Jacmo se montre rassurant : Décharge repart
pour un an et la file d’attente au portillon de la revue augure d’une excellente
santé. Avec une régularité de métronome cette publication donne chaque
trimestre le pouls de la création poétique. Ce numéro hivernal accorde un
entretien à Albane Gellé qui a choisi de se consacrer entièrement à l’écriture,
renonçant ainsi à toute activité professionnelle qui en serait séparée. Au
travers de résidences et d’interventions publiques diverses elle extrait du
« désordre » de son environnement immédiat ou plus lointain la pâte
d’une langue qu’elle travaille avec la distance du créateur. Militante active,
elle a créé à Saumur une structure : littératures & poétiques,
lieu de rencontres et de croisements appelé à recevoir des écrivains divers, en
compagnie de leurs éditeurs. L’association a également constitué une bibliothèque
de revues littéraires afin de permettre une lisibilité immédiate de ce
foisonnement revuistique dont l’accès, par ailleurs, demeure trop confidentiel.

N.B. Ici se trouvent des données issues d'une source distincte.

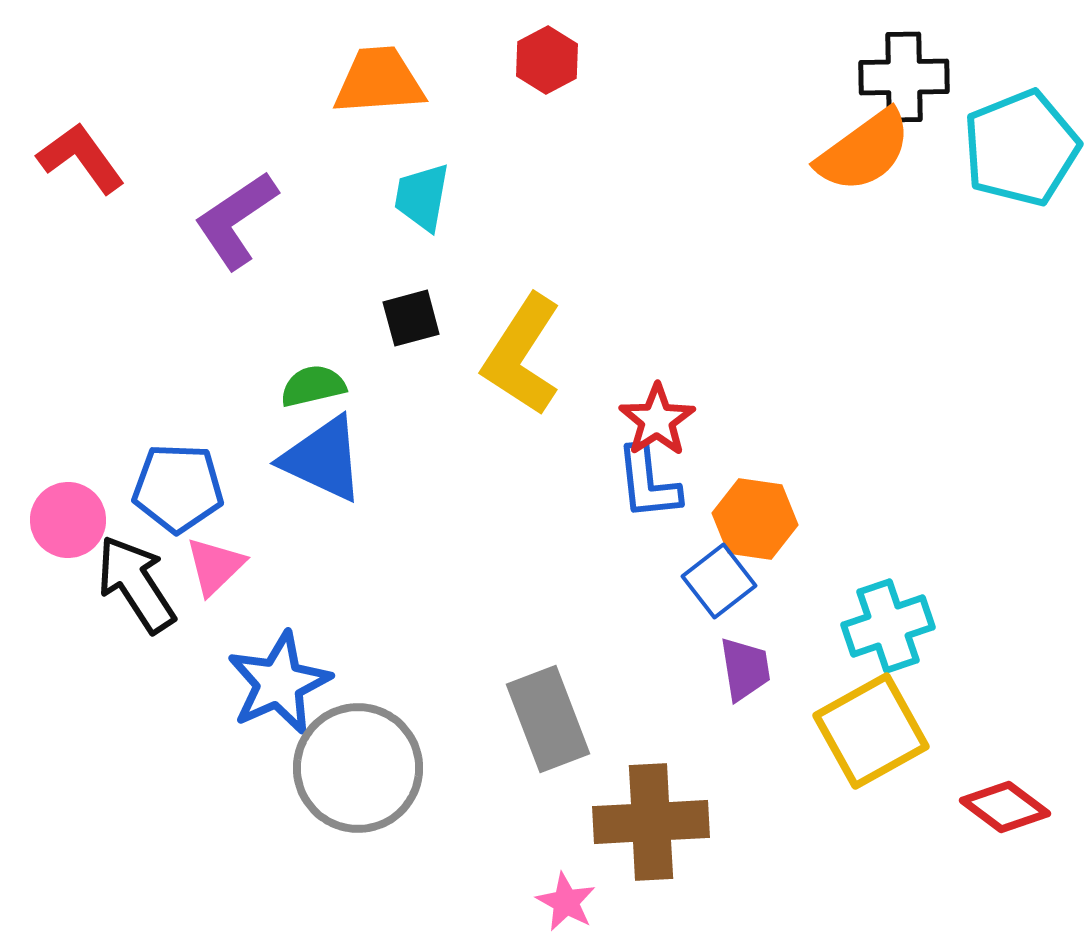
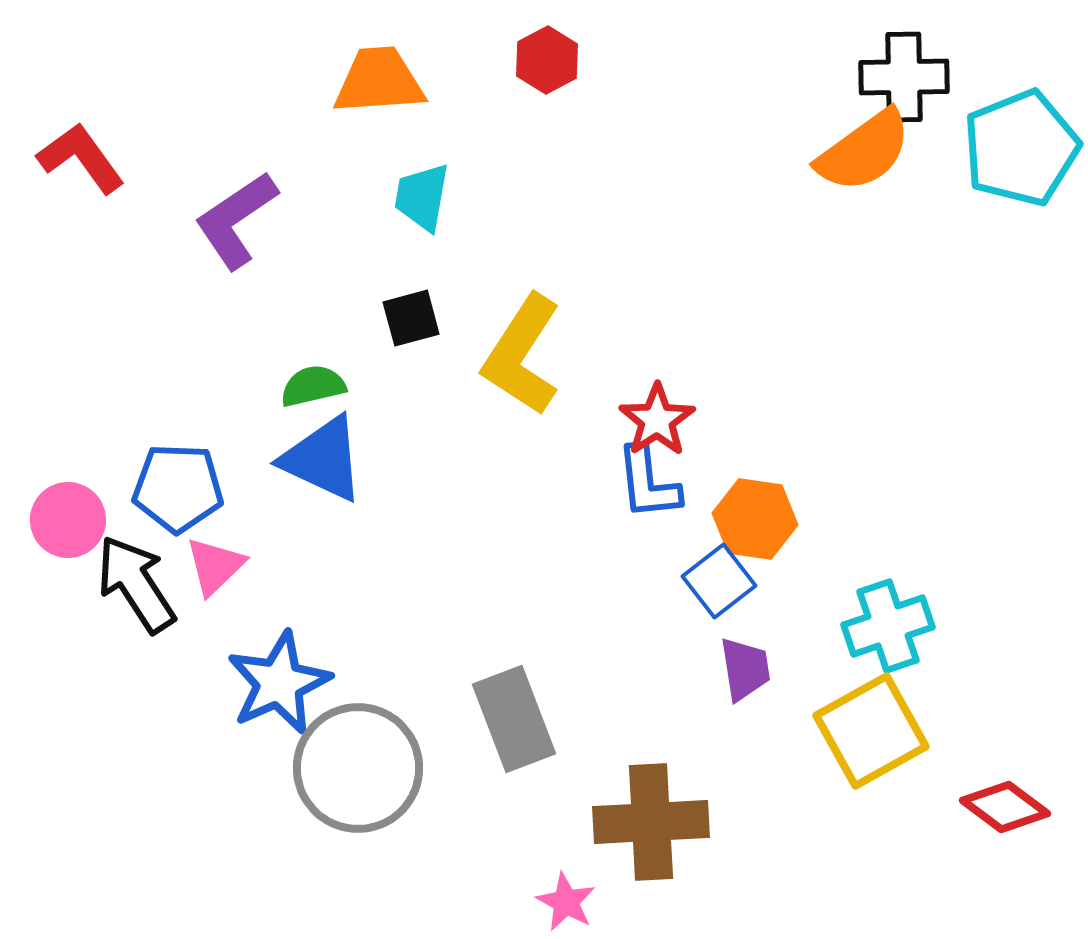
gray rectangle: moved 34 px left
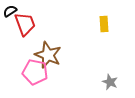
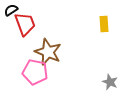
black semicircle: moved 1 px right, 1 px up
brown star: moved 3 px up
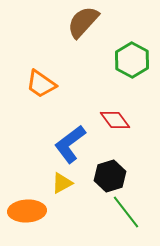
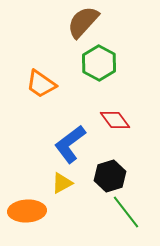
green hexagon: moved 33 px left, 3 px down
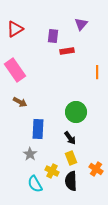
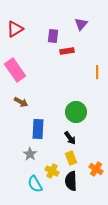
brown arrow: moved 1 px right
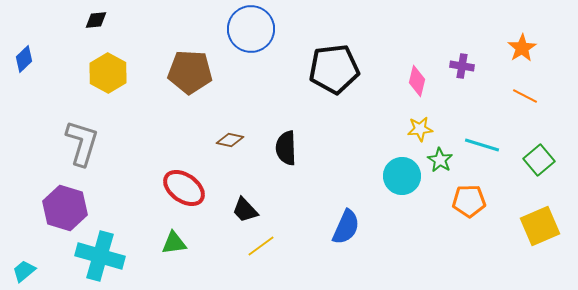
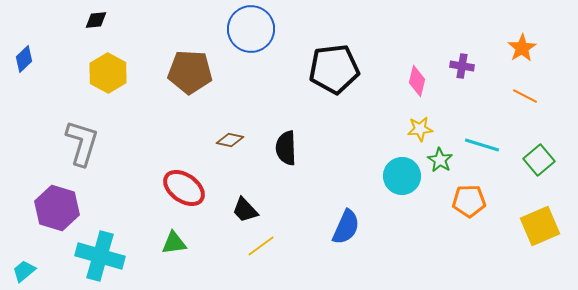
purple hexagon: moved 8 px left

En complément, une petite librairie reçoit des dépôts d’éditeurs de poésie, en
dehors de tout esprit de chapelle. Au terme de l’entretien, Albane Gellé
confesse toutefois une certaine lassitude de la poésie, une impression
d’overdose, de saturation, de retrouver les mêmes choses chez beaucoup, les
mêmes choses graves et lourdes, les mêmes mots, les mêmes formes…Un constat
sur lequel on pourrait épiloguer… Jean-Baptiste Para a choisi de présenter et
de traduire « trois poètes italiens d’aujourd’hui » : Lucio
Mariani (né en 1936), Valerio Magrelli (né en 1957) et Antonella Anedda (née en
1958). Tous trois romains d’origine, ils ont aussi en commun, selon
Jean-Baptiste Para, un constant souci du monde, selon trois lignes de
tangence entre le poème et le temps où il nous est échu de vivre.
L’occasion, en tout cas, de découvrir une vingtaine de poèmes dans une superbe
traduction de Jean-Baptiste Para qui dirige, par ailleurs, la revue Europe.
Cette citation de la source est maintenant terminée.